Other perfumes remain timeless with its association with another classic. The Le Labo Santal 33 brings to mind the iconic Marlboro advertisement. The American West icon translates to the perfume with its masculine character from the woodsy smoke notes. Elizabeth Arden Red Door is another example. It is a tribute to the iconic red door of The Red Door Salon and Spa. The perfume is a blend of roses, orchids, and freesia with sandalwood and honey.
Céline Launay, a fine fragrance expert at L’Oréal, agrees that the great classics are the risky, opinionated ones. YSL Opium earned publicity because of its controversial name. It was related to the suspicion that Yves condones drug use. Yet he simply wanted the perfume to channel an oriental scent. Its concoction consists of exotic florals like lily of the valley and spices like coriander and cloves. Angel by Thierry Mugler became known for its history with the complexity of its bottle. Thierry wanted to depart from the common amber-hued bottle and square shape. The glassmaker developed a refillable, blue star-flacon to symbolize dreamy nights of the perfumer. For its scent, it has the gourmand sweetness of cotton candy, vanilla, caramel and splash of patchouli essence.

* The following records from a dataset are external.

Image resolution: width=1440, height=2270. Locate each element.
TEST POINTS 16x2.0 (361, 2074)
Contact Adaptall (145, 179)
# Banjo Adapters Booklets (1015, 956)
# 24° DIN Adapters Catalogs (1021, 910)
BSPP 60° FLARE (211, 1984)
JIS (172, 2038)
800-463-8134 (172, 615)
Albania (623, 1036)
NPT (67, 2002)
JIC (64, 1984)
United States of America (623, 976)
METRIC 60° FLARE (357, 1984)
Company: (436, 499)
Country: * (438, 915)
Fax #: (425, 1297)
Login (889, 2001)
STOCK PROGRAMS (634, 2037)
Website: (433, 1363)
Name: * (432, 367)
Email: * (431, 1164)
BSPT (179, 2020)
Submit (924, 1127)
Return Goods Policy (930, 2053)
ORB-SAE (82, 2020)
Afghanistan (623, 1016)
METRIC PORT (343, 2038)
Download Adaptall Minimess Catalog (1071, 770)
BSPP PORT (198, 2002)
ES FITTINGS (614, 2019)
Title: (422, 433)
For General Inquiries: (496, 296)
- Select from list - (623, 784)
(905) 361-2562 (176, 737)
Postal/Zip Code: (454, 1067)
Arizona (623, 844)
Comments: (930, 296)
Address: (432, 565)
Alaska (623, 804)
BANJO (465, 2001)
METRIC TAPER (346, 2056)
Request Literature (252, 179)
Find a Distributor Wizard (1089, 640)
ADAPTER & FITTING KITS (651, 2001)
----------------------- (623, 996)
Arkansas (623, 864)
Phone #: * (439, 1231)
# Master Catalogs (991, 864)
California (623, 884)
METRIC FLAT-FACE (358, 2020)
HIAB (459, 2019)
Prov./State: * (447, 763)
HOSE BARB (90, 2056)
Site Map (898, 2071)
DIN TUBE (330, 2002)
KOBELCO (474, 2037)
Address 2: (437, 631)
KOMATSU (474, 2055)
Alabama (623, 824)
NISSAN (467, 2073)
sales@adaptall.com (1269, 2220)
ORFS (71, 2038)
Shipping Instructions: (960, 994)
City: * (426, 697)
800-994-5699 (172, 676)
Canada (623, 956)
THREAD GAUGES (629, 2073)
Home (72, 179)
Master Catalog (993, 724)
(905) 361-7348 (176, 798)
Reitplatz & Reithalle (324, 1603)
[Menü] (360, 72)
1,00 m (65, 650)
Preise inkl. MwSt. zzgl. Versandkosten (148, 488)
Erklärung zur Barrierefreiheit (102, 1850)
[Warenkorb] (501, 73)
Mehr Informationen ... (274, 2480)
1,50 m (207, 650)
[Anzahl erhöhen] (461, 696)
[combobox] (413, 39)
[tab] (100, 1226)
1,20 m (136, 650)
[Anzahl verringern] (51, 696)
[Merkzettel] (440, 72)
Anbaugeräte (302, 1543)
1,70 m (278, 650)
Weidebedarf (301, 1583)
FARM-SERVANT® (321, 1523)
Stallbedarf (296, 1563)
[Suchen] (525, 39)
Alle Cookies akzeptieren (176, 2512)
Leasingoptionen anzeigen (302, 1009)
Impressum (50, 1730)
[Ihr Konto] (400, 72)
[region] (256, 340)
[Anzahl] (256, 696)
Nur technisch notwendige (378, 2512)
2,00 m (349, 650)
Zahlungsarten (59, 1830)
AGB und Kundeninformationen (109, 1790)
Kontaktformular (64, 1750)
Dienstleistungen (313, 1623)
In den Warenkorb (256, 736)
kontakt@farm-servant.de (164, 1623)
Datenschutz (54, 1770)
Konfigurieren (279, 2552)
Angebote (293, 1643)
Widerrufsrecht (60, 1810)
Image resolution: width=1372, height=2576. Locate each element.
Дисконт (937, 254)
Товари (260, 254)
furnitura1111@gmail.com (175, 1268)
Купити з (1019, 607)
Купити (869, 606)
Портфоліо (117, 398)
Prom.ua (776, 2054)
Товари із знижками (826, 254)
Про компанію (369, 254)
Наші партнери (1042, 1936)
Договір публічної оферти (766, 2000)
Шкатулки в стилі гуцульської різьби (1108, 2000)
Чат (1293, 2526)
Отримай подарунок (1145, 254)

New York perfumer Ann Gottlieb shares, “The more polarizing a fragrance is, the longer it takes to be accepted by the public.” Hence, a classic perfume must have a unique character and a great signature scent. Connoisseurs may not wear a certain fragrance or it may not immediately appeal to many. Yet many must respect and agree to the superior quality of a timeless perfume to reach the status of a classic.